CVE-2021-36873: 
WordPress vulnerability analysis and mitigation

The vulnerability identified as CVE-2021-36873 is an Authenticated Persistent Cross-Site Scripting (XSS) vulnerability affecting WordPress iQ Block Country plugin versions 1.2.11 and earlier. The vulnerability specifically exists in the '&blockcountry_blockmessage' parameter. This security issue was discovered and reported in July 2021, with a fix released in version 1.2.12 (Patchstack, WordPress Plugin).

The vulnerability is classified as a Cross-Site Scripting (XSS) issue, specifically of type CWE-79 (Improper Neutralization of Input During Web Page Generation). The CVSS v3.1 base score is 5.4 (Medium) with the vector string CVSS:3.1/AV:N/AC:L/PR:L/UI:R/S:C/C:L/I:L/A:N. The vulnerability exists due to improper escaping of the blockcountry_blockmessage setting in the plugin (NVD, Patchstack).
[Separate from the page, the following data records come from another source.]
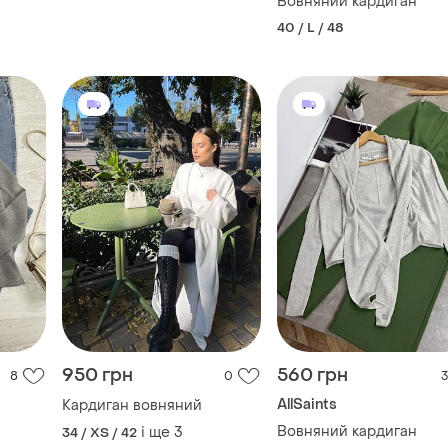
Вовняний кардиган
40 / L / 48
950 грн
560 грн
8
0
3
AllSaints
Кардиган вовняний
Вовняний кардиган
і ще
3
34 / XS / 42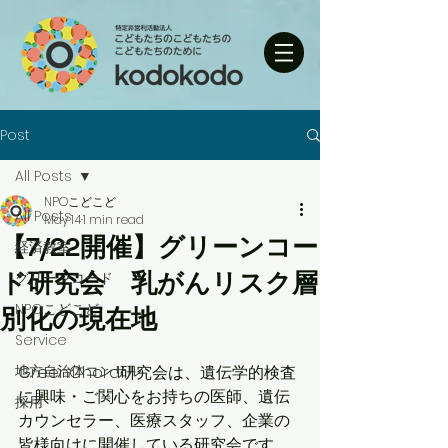
Post
All Posts
NPOこどこど
All Posts
May 14
1 min read
【7/22開催】グリーンコー
経済教室
ド研究会 乳がんリスク層
グリーンコード
NPOこどこど
別化の現在地
Service
地方自治体コンサル
GreenChord研究会は、遺伝学的検査
に興味・ご関心をお持ちの医師、遺伝
採用
カウンセラー、医療スタッフ、企業の
皆様向けに開催している研究会です。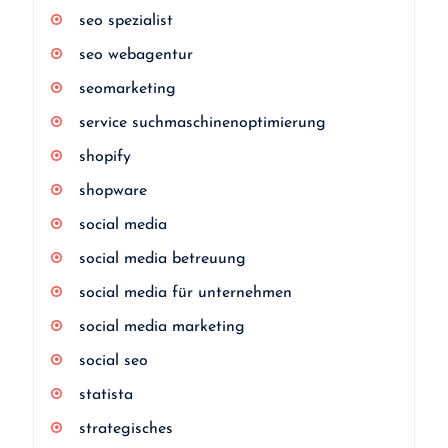
seo spezialist
seo webagentur
seomarketing
service suchmaschinenoptimierung
shopify
shopware
social media
social media betreuung
social media für unternehmen
social media marketing
social seo
statista
strategisches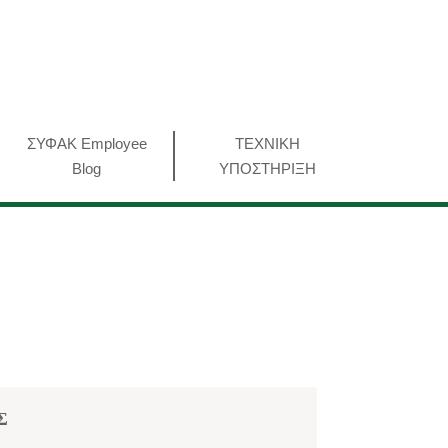
ΣΥΦΑΚ Employee
ΤΕΧΝΙΚΗ
Blog
ΥΠΟΣΤΗΡΙΞΗ
Σ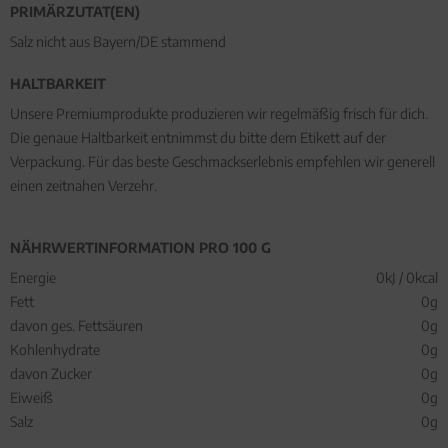
PRIMÄRZUTAT(EN)
Salz nicht aus Bayern/DE stammend
HALTBARKEIT
Unsere Premiumprodukte produzieren wir regelmäßig frisch für dich.
Die genaue Haltbarkeit entnimmst du bitte dem Etikett auf der
Verpackung. Für das beste Geschmackserlebnis empfehlen wir generell
einen zeitnahen Verzehr.
NÄHRWERTINFORMATION PRO 100 G
Energie
0kJ / 0kcal
Fett
0g
davon ges. Fettsäuren
0g
Kohlenhydrate
0g
davon Zucker
0g
Eiweiß
0g
Salz
0g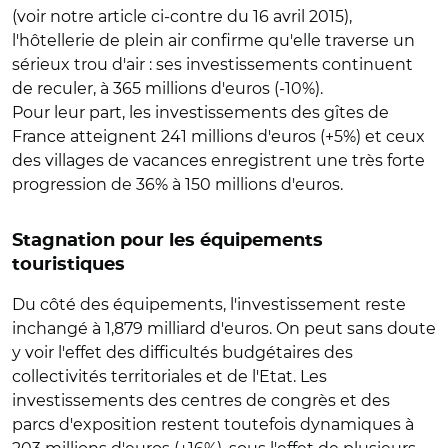
(voir notre article ci-contre du 16 avril 2015),
l'hôtellerie de plein air confirme qu'elle traverse un
sérieux trou d'air : ses investissements continuent
de reculer, à 365 millions d'euros (-10%).
Pour leur part, les investissements des gîtes de
France atteignent 241 millions d'euros (+5%) et ceux
des villages de vacances enregistrent une très forte
progression de 36% à 150 millions d'euros.
Stagnation pour les équipements
touristiques
Du côté des équipements, l'investissement reste
inchangé à 1,879 milliard d'euros. On peut sans doute
y voir l'effet des difficultés budgétaires des
collectivités territoriales et de l'Etat. Les
investissements des centres de congrès et des
parcs d'exposition restent toutefois dynamiques à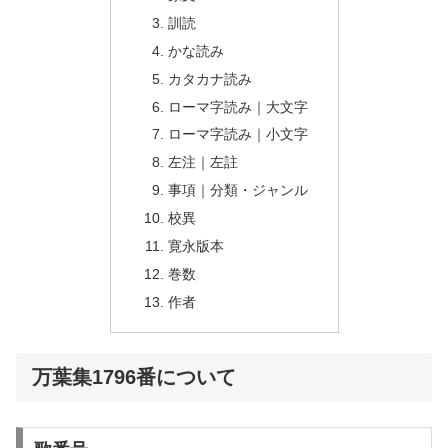
訓読
かな読み
カタカナ読み
ローマ字読み｜大文字
ローマ字読み｜小文字
左注｜左註
事項｜分類・ジャンル
校異
寛永版本
巻数
作者
万葉集1796番について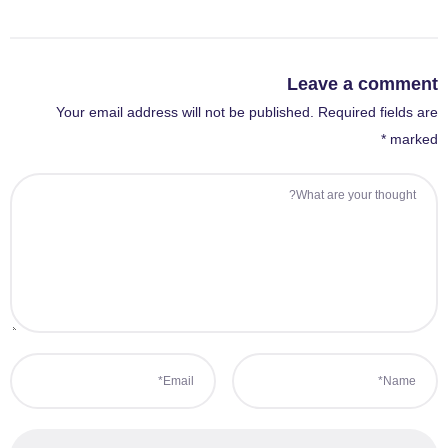
Leave a comment
Your email address will not be published. Required fields are
marked *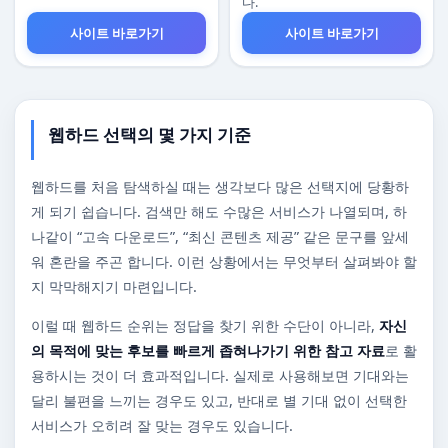
다.
사이트 바로가기
사이트 바로가기
웹하드 선택의 몇 가지 기준
웹하드를 처음 탐색하실 때는 생각보다 많은 선택지에 당황하
게 되기 쉽습니다. 검색만 해도 수많은 서비스가 나열되며, 하
나같이 “고속 다운로드”, “최신 콘텐츠 제공” 같은 문구를 앞세
워 혼란을 주곤 합니다. 이런 상황에서는 무엇부터 살펴봐야 할
지 막막해지기 마련입니다.
이럴 때 웹하드 순위는 정답을 찾기 위한 수단이 아니라,
자신
의 목적에 맞는 후보를 빠르게 좁혀나가기 위한 참고 자료
로 활
용하시는 것이 더 효과적입니다. 실제로 사용해보면 기대와는
달리 불편을 느끼는 경우도 있고, 반대로 별 기대 없이 선택한
서비스가 오히려 잘 맞는 경우도 있습니다.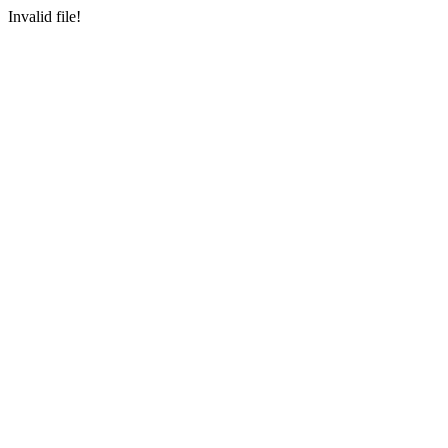
Invalid file!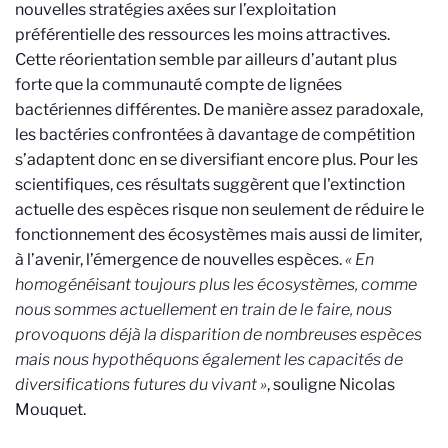
nouvelles stratégies axées sur l’exploitation
préférentielle des ressources les moins attractives.
Cette réorientation semble par ailleurs d’autant plus
forte que la communauté compte de lignées
bactériennes différentes. De manière assez paradoxale,
les bactéries confrontées à davantage de compétition
s’adaptent donc en se diversifiant encore plus. Pour les
scientifiques, ces résultats suggèrent que l'extinction
actuelle des espèces risque non seulement de réduire le
fonctionnement des écosystèmes mais aussi de limiter,
à l’avenir, l’émergence de nouvelles espèces.
« En
homogénéisant toujours plus les écosystèmes, comme
nous sommes actuellement en train de le faire, nous
provoquons déjà la disparition de nombreuses espèces
mais nous hypothéquons également les capacités de
diversifications futures du vivant »
, souligne Nicolas
Mouquet.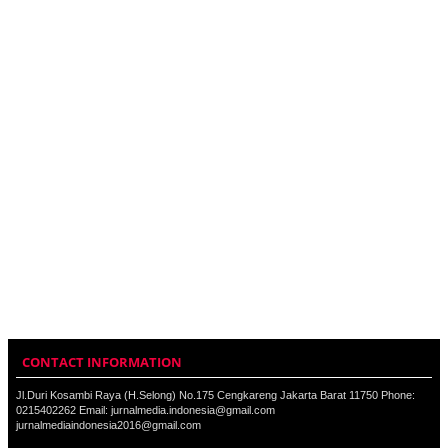
CONTACT INFORMATION
Jl.Duri Kosambi Raya (H.Selong) No.175 Cengkareng Jakarta Barat 11750 Phone:
0215402262 Email: jurnalmedia.indonesia@gmail.com
jurnalmediaindonesia2016@gmail.com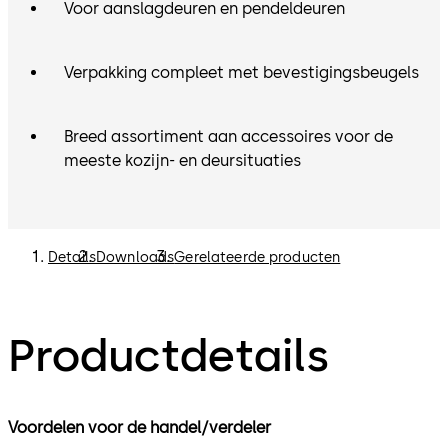
Voor aanslagdeuren en pendeldeuren
Verpakking compleet met bevestigingsbeugels
Breed assortiment aan accessoires voor de
meeste kozijn- en deursituaties
Details
Downloads
Gerelateerde producten
Productdetails
Voordelen voor de handel/verdeler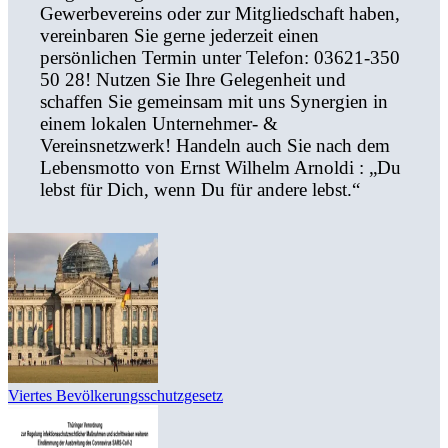
Gewerbevereins oder zur Mitgliedschaft haben,
vereinbaren Sie gerne jederzeit einen
persönlichen Termin unter Telefon: 03621-350
50 28! Nutzen Sie Ihre Gelegenheit und
schaffen Sie gemeinsam mit uns Synergien in
einem lokalen Unternehmer- &
Vereinsnetzwerk! Handeln auch Sie nach dem
Lebensmotto von Ernst Wilhelm Arnoldi : „Du
lebst für Dich, wenn Du für andere lebst.“
Viertes Bevölkerungsschutzgesetz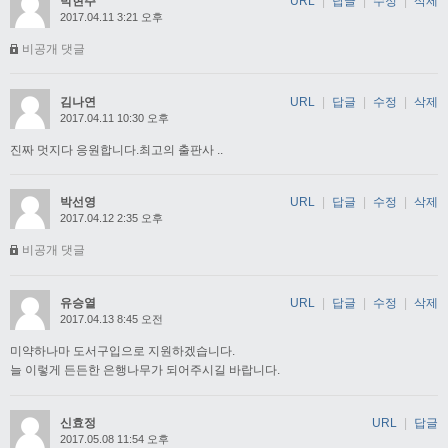
박현주
URL
|
답글
|
수정
|
삭제
2017.04.11 3:21 오후
비공개 댓글
김나연
URL
|
답글
|
수정
|
삭제
2017.04.11 10:30 오후
진짜 멋지다 응원합니다.최고의 출판사 ..
박선영
URL
|
답글
|
수정
|
삭제
2017.04.12 2:35 오후
비공개 댓글
유승열
URL
|
답글
|
수정
|
삭제
2017.04.13 8:45 오전
미약하나마 도서구입으로 지원하겠습니다.
늘 이렇게 든든한 은행나무가 되어주시길 바랍니다.
신효정
URL
|
답글
2017.05.08 11:54 오후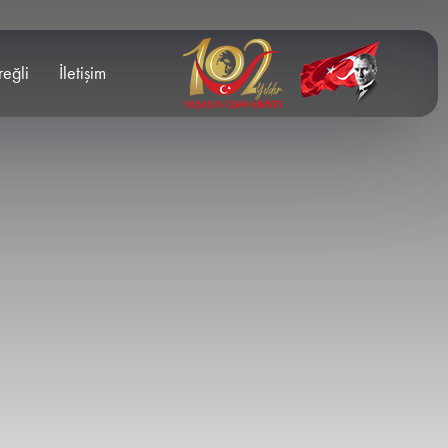
reğli
İletişim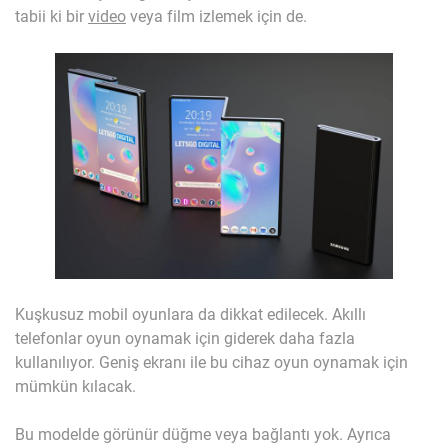
tabii ki bir
video
veya film izlemek için de.
Kuşkusuz mobil oyunlara da dikkat edilecek. Akıllı
telefonlar oyun oynamak için giderek daha fazla
kullanılıyor. Geniş ekranı ile bu cihaz oyun oynamak için
mümkün kılacak.
Bu modelde görünür düğme veya bağlantı yok. Ayrıca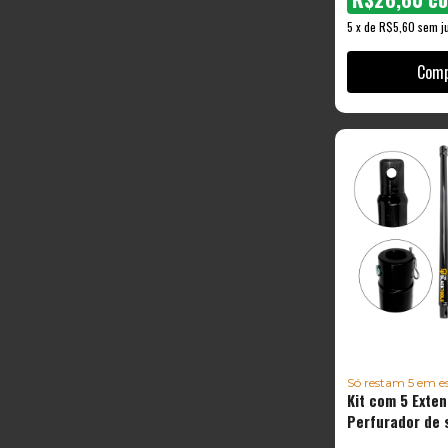
5
x
de
R$5,60
sem j
Só restam
5
em es
Kit com 5 Exte
Perfurador de s
100CM - TEX100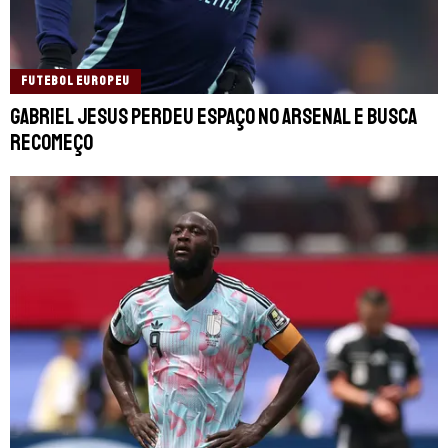
FUTEBOL EUROPEU
Gabriel Jesus perdeu espaço no Arsenal e busca
recomeço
The vulnerability allows authenticated attackers to inject malicious scripts into the website, which can then be executed when other users visit the affected pages. This could lead to potential theft of sensitive information, session hijacking, or other malicious actions performed in the context of the affected users' sessions (Patchstack).

The recommended mitigation is to update the iQ Block Country plugin to version 1.2.12 or later, which contains the security fix for this vulnerability. This version was released shortly after the vulnerability was discovered (WordPress Plugin, Patchstack).